With the Chinese government banning crypto mining, there has been an infrastructure boom in other countries in terms of crypto mining, leading to a spike in miners’ revenue globally.  

Bitcoin Miners’ Revenue Rises 206% In 2021, Says Study. Can Crypto Mining Be Profitable? 
crypto

Despite several countries cracking down on crypto mining and countries like China even banning it, there was a rise in the revenue generated by Bitcoin miners by 206 per cent in 2021, finds a report by Block Research and GSR, published in January 2022. Block Research produces analytical reports on different topics on a daily basis, covering mostly the digital asset space, while GSR is a crypto market maker and ecosystem partner. So does this mean, emerging centres of crypto mining can make it profitable? 

Rising Revenue

The report finds that on a year-to-date basis, Bitcoin miners have generated a total of $15.3 billion in revenue, making 2021 a record year in terms of Bitcoin mining. This spike in Bitcoin mining also contributed to the skyrocketing price of Bitcoin in 2021.

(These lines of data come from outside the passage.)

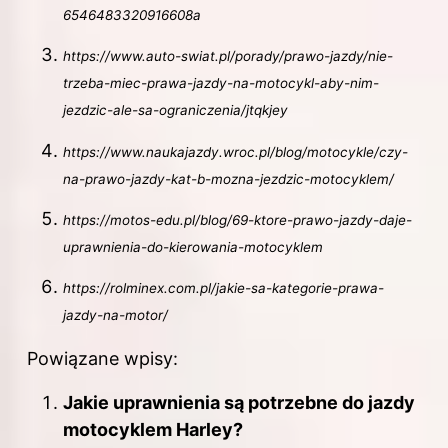
6546483320916608a
https://www.auto-swiat.pl/porady/prawo-jazdy/nie-
trzeba-miec-prawa-jazdy-na-motocykl-aby-nim-
jezdzic-ale-sa-ograniczenia/jtqkjey
https://www.naukajazdy.wroc.pl/blog/motocykle/czy-
na-prawo-jazdy-kat-b-mozna-jezdzic-motocyklem/
https://motos-edu.pl/blog/69-ktore-prawo-jazdy-daje-
uprawnienia-do-kierowania-motocyklem
https://rolminex.com.pl/jakie-sa-kategorie-prawa-
jazdy-na-motor/
Powiązane wpisy:
Jakie uprawnienia są potrzebne do jazdy
motocyklem Harley?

Revenue-From-Crypto-MiningRevenue From Crypto Mining

The scenario was no different for Ethereum miners. “Ethereum miners have generated a total of $16.5 billion in revenue, representing a year-on-year increase of 678 per cent, a record revenue year,” says the report.  

The Sudden Plunge

Though revenues went up overall in 2021, they plunged in the later quarters of the year, following a crackdown by the Chinese government.

As the report suggests, there has been a steady rise in mining in countries other than China after the latter banned it in May 2021.

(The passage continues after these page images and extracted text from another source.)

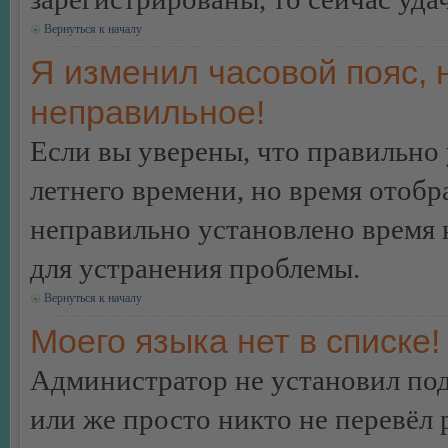
Вернуться к началу
Я изменил часовой пояс, 
неправильное!
Если вы уверены, что правильно 
летнего времени, но время отобр
неправильно установлено время 
для устранения проблемы.
Вернуться к началу
Моего языка нет в списке!
Администратор не установил под
или же просто никто не перевёл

“Historically, due to the cheap energy, low overhead cost and the proximity to major manufacturers, Bitcoin mining had been an activity dominated by investors in China,” reads the report.  

The study finds that approximately six gigawatts of capacity that had previously powered up mining facilities in Xinjiang, Inner Mongolia, Sichuan, Yunnan, had shut down after June forcing mining investors in China either to unplug machines and relocate overseas or sell their equipment. This sudden crackdown in China resulted in a plunge in the hash rate for both Bitcoin and Ethereum.

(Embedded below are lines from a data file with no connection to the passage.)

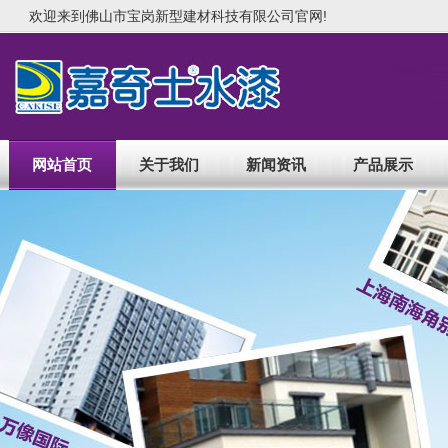
欢迎来到佛山市宝岗新型建材科技有限公司官网!
网站首页
关于我们
新闻资讯
产品展示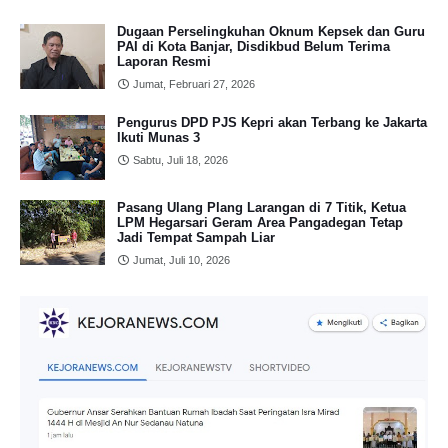
Dugaan Perselingkuhan Oknum Kepsek dan Guru
PAI di Kota Banjar, Disdikbud Belum Terima
Laporan Resmi
Jumat, Februari 27, 2026
Pengurus DPD PJS Kepri akan Terbang ke Jakarta
Ikuti Munas 3
Sabtu, Juli 18, 2026
Pasang Ulang Plang Larangan di 7 Titik, Ketua
LPM Hegarsari Geram Area Pangadegan Tetap
Jadi Tempat Sampah Liar
Jumat, Juli 10, 2026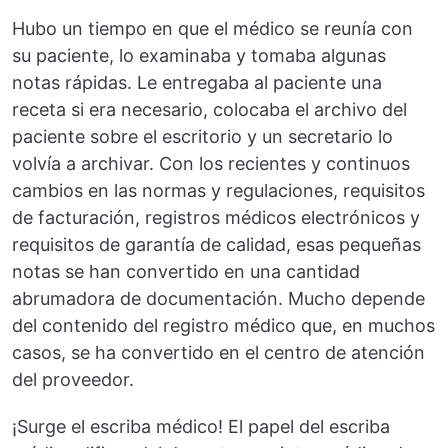
Hubo un tiempo en que el médico se reunía con
su paciente, lo examinaba y tomaba algunas
notas rápidas. Le entregaba al paciente una
receta si era necesario, colocaba el archivo del
paciente sobre el escritorio y un secretario lo
volvía a archivar. Con los recientes y continuos
cambios en las normas y regulaciones, requisitos
de facturación, registros médicos electrónicos y
requisitos de garantía de calidad, esas pequeñas
notas se han convertido en una cantidad
abrumadora de documentación. Mucho depende
del contenido del registro médico que, en muchos
casos, se ha convertido en el centro de atención
del proveedor.
¡Surge el escriba médico! El papel del escriba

Hash rate is the measure of computing power invested into minting new cryptocurrencies. Higher the number of people into mining for a particular cryptocurrency, the higher the hash rate or the difficulty level of mining for the respective cryptocurrency. 

New Centres Drive Turnaround

With the Chinese government banning crypto mining, Bitcoin mining pools were reshuffled and various countries in North America and Kazakhstan became new hot spots, finds the report. The US officially became the world’s largest hub for Bitcoin mining operations and business. 

“For 2022, China’s crackdown has created an opportunity for overseas Bitcoin mining operations and has already led to an infrastructure boom in North America, Russia, Central Asia and Europe,” says the report. 

According to data from CoinWarz, Bitcoin’s hash rate hit over 205 exahashes (hashes per second) on January 15, 2022, while the trend is no different for Ethereum. Thus, even after the plunge in June, the hash rate for Bitcoin was up by 19.6 per cent by November 2021.

During the second half of 2021, at least 12 public and private mining companies went on a fundraising frenzy, with each raising between $50 million and $650 million through IPOs, convertible notes, and equity issuances.